Troubled Mideast peace effort compounds US policy woes
Updated: 2014-04-09 10:31
US Secretary of State John Kerry testifies at the Senate Foreign Relations Committee while on Capitol Hill in Washington, April 8, 2014. [Photo/Agencies]
WASHINGTON/RIYADH - Addressing the United Nations General Assembly in September, President Barack Obama declared the pursuit of Israeli-Palestinian peace one of the two main US foreign policy priorities for his second term.
Fast-forward to today, the Obama administration faces a stark choice: expend more energy on a faltering peace process or absorb the hit to an already-troubled record in the Middle East and walk away from negotiations.
Secretary of State John Kerry, who met Obama on Tuesday for a "reality check," says he hopes both sides will work with US mediators to "find a way back." But as optimism fades, many inside and outside the Middle East warn now is not the time for a US diplomatic failure in the region.
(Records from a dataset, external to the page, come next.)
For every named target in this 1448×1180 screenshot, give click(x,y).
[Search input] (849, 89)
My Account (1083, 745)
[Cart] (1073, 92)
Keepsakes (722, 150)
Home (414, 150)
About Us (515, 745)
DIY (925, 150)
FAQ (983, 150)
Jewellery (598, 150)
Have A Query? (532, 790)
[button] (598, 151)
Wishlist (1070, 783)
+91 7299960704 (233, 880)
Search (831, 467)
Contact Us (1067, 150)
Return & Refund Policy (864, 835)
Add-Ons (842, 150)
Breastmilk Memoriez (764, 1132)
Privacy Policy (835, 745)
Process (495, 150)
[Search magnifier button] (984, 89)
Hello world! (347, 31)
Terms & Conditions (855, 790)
"A collapse of the peace process would only add to the perception that we really don't know what we're doing," said Aaron David Miller, a former US peace negotiator.
Asked to what extent US credibility would be damaged if the peace process failed, Mustafa Alani, a senior adviser at the Gulf Research Center think tank who has close ties to Saudi security officials, suggested Arab expectations of Washington were already about as low as they could get.
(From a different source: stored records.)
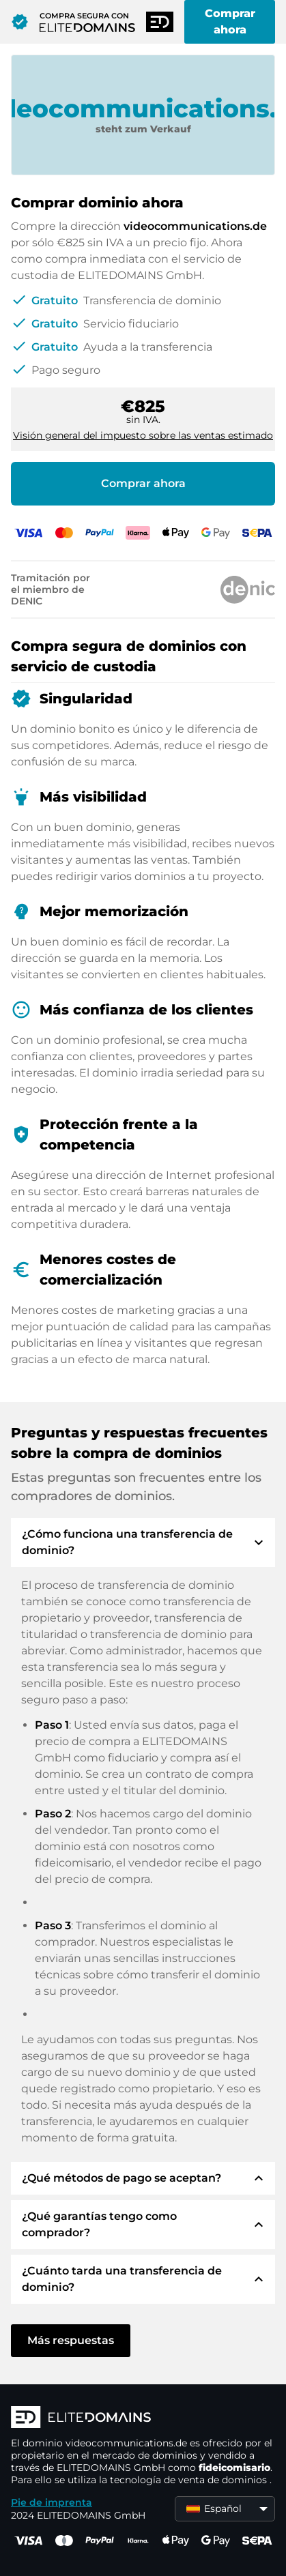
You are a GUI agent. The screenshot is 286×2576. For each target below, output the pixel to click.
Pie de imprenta (51, 2502)
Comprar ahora (230, 21)
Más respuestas (70, 2340)
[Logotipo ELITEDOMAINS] (143, 2418)
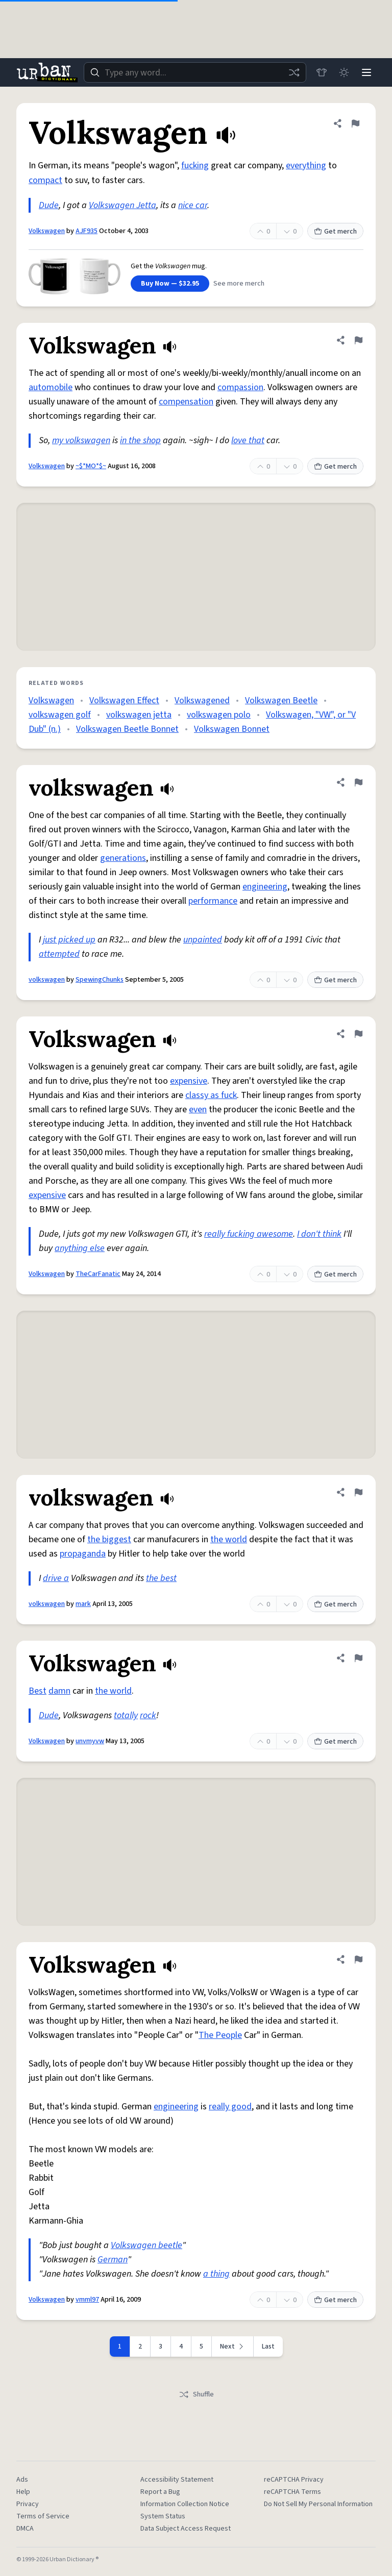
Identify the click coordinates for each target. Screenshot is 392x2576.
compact (45, 180)
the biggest (109, 1539)
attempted (59, 954)
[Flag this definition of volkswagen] (358, 782)
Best (37, 1691)
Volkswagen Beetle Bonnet (127, 729)
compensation (186, 401)
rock (148, 1715)
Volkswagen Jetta (122, 205)
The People (220, 2035)
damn (59, 1691)
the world (228, 1539)
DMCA (25, 2528)
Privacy (27, 2504)
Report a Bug (160, 2492)
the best (161, 1578)
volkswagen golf (60, 714)
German (112, 2259)
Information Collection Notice (184, 2504)
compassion (240, 387)
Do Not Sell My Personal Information (318, 2504)
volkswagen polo (219, 714)
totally (126, 1715)
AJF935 (86, 231)
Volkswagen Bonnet (232, 729)
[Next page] (233, 2346)
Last (268, 2346)
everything (306, 165)
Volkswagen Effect (124, 700)
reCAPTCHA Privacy (294, 2480)
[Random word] (294, 72)
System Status (162, 2516)
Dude (49, 205)
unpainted (202, 939)
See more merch (238, 283)
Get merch (335, 231)
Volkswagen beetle (146, 2245)
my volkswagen (81, 440)
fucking (195, 165)
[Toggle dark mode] (344, 72)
"That's because Arabs never trusted this administration as a peacemaker," he said.
But a senior US official insisted any decision on Middle East diplomacy would hinge not on US prestige but on whether it serves national interests and aids regional stability.
While successive administrations have come up dry in decades of Israeli-Palestinian peacemaking, the latest initiative faces trouble at a delicate time as Washington seeks to weather criticism for not doing enough to curb Syria's civil war and engages in high-stakes nuclear talks with Iran.
On top of that, US inaction over the military's tightening grip in Egypt, upheaval in post-Gaddafi Libya and renewed sectarian bloodshed in Iraq have raised questions about the administration's broader Middle East agenda.
Polls show attitudes toward the United States languishing in much of the Arab world, where Obama once promised a "new beginning" in relations with Washington after his predecessor, George W. Bush, was widely reviled because of the Iraq war.
Doubts about the Obama administration's ability to broker Israeli-Palestinian peace and an overall lack of confidence in its leadership in the region appear widespread, even though US officials insist that Washington's influence remains solid.
Even among Israelis, who count on the United States as their closest ally, Kerry's peace bid continues to be a tough sell.
"John Kerry took this issue very seriously," said Moshe Arens, a former Israeli foreign and defense minister who also served as ambassador to Washington. "But my guess is he did not really understand the reality of the area."
Kerry faced an even harsher assessment when he testified on Capitol Hill on Tuesday. "You can't help but get the impression that our foreign policy is simply spinning out of control," Senator James Risch, an Idaho Republican, told Kerry, who gave an impassioned defense of the administration's record.